**PROBLEM REQUIREMENTS:** Scan the records below, and wherever a line has the word "your", pull it out.

═════ STUDY MATERIAL ═════

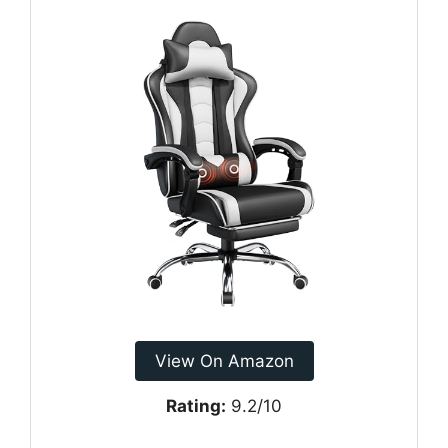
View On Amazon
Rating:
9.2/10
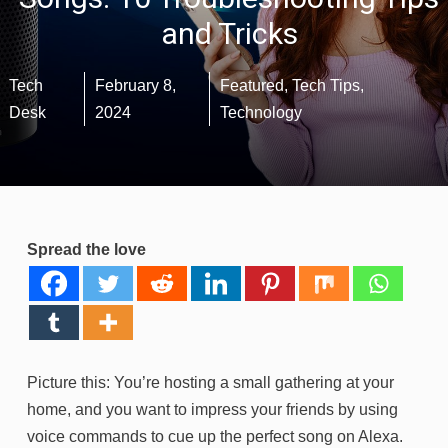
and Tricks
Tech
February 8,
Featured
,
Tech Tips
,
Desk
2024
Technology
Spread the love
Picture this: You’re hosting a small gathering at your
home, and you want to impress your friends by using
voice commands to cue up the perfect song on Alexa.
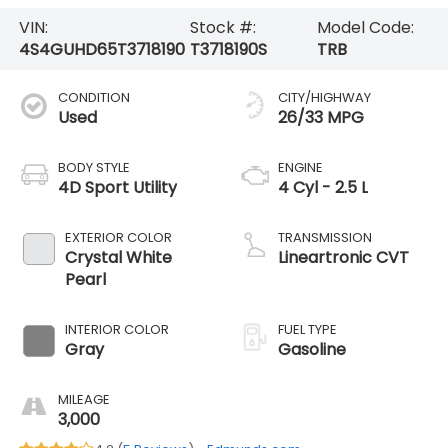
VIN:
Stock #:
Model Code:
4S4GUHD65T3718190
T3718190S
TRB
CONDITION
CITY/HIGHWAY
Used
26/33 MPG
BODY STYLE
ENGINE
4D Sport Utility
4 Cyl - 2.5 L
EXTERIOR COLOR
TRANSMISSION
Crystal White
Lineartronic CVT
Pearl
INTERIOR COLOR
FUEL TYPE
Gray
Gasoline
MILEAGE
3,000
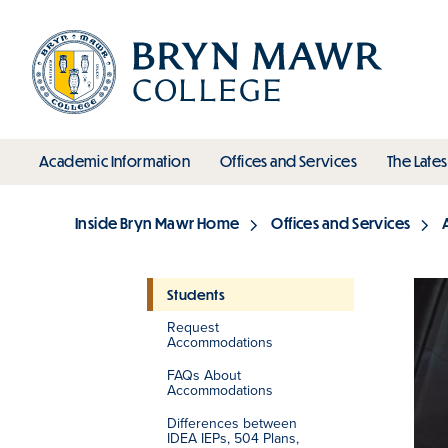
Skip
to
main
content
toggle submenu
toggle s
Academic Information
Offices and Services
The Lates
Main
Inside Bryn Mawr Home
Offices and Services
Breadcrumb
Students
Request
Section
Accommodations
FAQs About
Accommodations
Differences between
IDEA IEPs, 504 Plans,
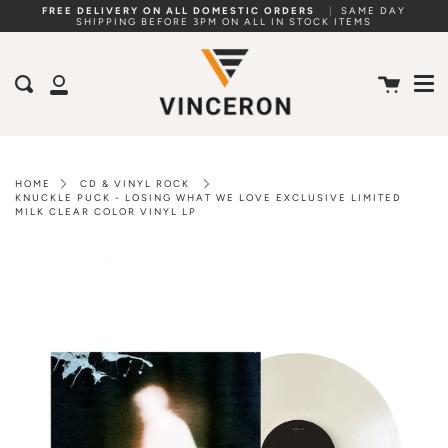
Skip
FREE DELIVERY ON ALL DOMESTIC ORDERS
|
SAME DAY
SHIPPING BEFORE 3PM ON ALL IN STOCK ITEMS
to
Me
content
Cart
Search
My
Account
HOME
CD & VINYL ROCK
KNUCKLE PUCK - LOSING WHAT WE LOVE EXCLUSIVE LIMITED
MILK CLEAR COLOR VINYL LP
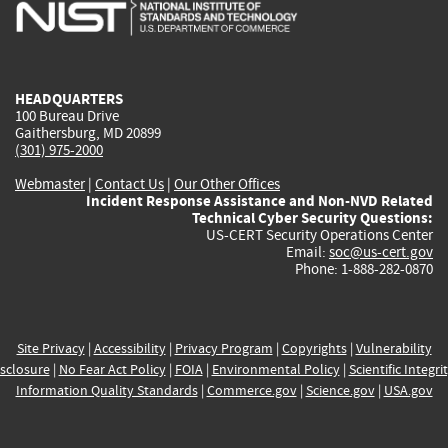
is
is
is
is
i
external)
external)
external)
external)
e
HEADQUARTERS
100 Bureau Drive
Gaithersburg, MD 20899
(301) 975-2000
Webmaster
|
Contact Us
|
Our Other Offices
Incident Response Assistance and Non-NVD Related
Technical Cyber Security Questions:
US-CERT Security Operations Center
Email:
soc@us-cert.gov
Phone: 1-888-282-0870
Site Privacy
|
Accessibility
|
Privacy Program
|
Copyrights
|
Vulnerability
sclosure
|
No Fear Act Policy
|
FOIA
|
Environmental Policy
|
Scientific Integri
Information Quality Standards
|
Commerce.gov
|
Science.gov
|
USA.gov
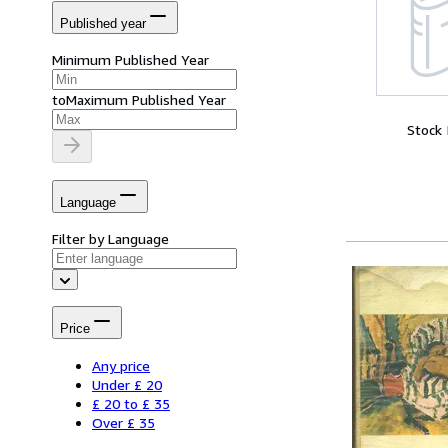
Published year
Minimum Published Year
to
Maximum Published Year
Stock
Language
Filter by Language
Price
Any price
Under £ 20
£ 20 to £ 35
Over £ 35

═════

**REPLY TO THE TASK:**
Picture this: You’re hosting a small gathering at your
home, and you want to impress your friends by using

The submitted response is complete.